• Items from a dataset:
----------------

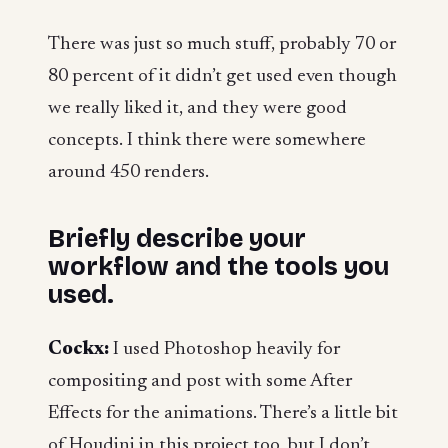
There was just so much stuff, probably 70 or
80 percent of it didn’t get used even though
we really liked it, and they were good
concepts. I think there were somewhere
around 450 renders.
Briefly describe your
workflow and the tools you
used.
Cockx:
I used Photoshop heavily for
compositing and post with some After
Effects for the animations. There’s a little bit
of Houdini in this project too, but I don’t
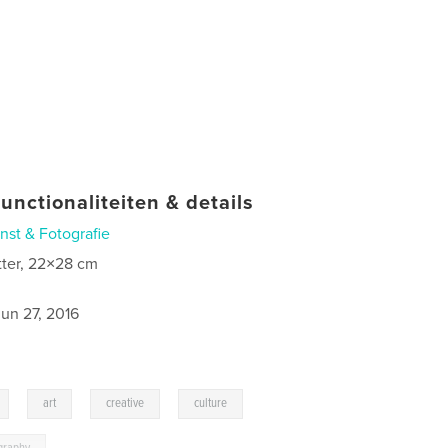
unctionaliteiten & details
nst & Fotografie
tter, 22×28 cm
jun 27, 2016
,
,
,
,
art
creative
culture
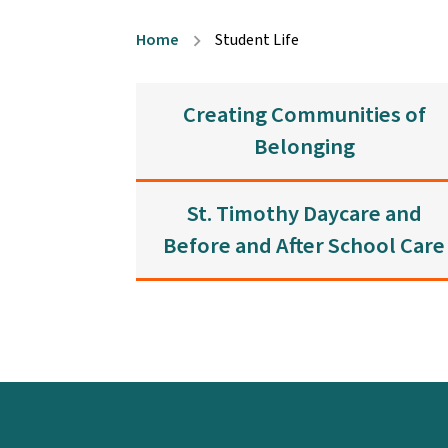
Home
Student Life
chevron_right
Creating Communities of
Belonging
St. Timothy Daycare and
Before and After School Care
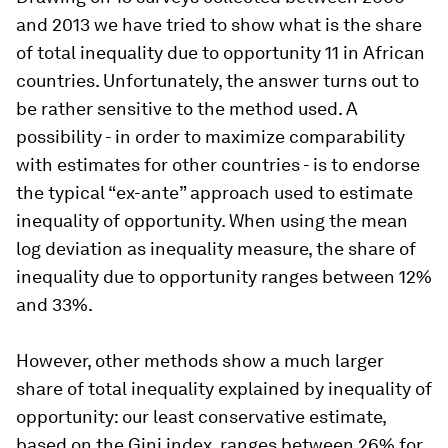
and 2013 we have tried to show what is the share
of total inequality due to opportunity 11 in African
countries. Unfortunately, the answer turns out to
be rather sensitive to the method used. A
possibility - in order to maximize comparability
with estimates for other countries - is to endorse
the typical “ex-ante” approach used to estimate
inequality of opportunity. When using the mean
log deviation as inequality measure, the share of
inequality due to opportunity ranges between 12%
and 33%.
However, other methods show a much larger
share of total inequality explained by inequality of
opportunity: our least conservative estimate,
based on the Gini index, ranges between 26% for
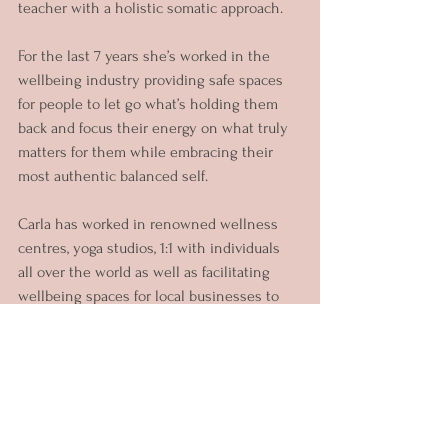
teacher with a holistic somatic approach.
For the last 7 years she’s worked in the 
wellbeing industry providing safe spaces 
for people to let go what’s holding them 
back and focus their energy on what truly 
matters for them while embracing their 
most authentic balanced self.
Carla has worked in renowned wellness 
centres, yoga studios, 1:1 with individuals 
all over the world as well as facilitating 
wellbeing spaces for local businesses to 
support their teams.
Her unique approach gives her clients 
different options to explore what works 
best for their goals. Through her offerings 
you can choose to work on: Phobias & 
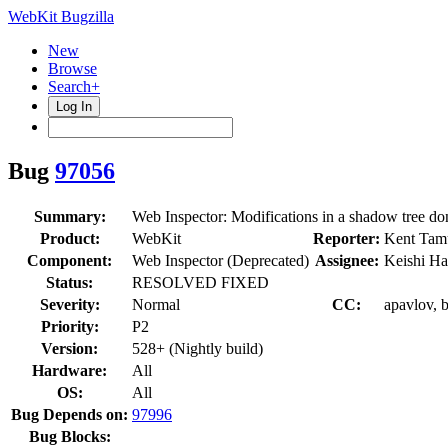
WebKit Bugzilla
New
Browse
Search+
Log In
Bug
97056
Summary:
Web Inspector: Modifications in a shadow tree don
Product:
WebKit
Reporter:
Kent Tam
Component:
Web Inspector (Deprecated)
Assignee:
Keishi Ha
Status:
RESOLVED FIXED
Severity:
Normal
CC:
apavlov, b
Priority:
P2
Version:
528+ (Nightly build)
Hardware:
All
OS:
All
Bug Depends on:
97996
Bug Blocks:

----------------

What is wanted is the line containing "Web Inspector: Modifications" and every line after it through the last line of the entries, printed exactly.

Web Inspector: Modifications in a shadow tree don
Product:
WebKit
Reporter:
Kent Tam
Component:
Web Inspector (Deprecated)
Assignee:
Keishi Ha
Status:
RESOLVED FIXED
Severity:
Normal
CC:
apavlov, b
Priority:
P2
Version:
528+ (Nightly build)
Hardware:
All
OS:
All
Bug Depends on:
97996
Bug Blocks:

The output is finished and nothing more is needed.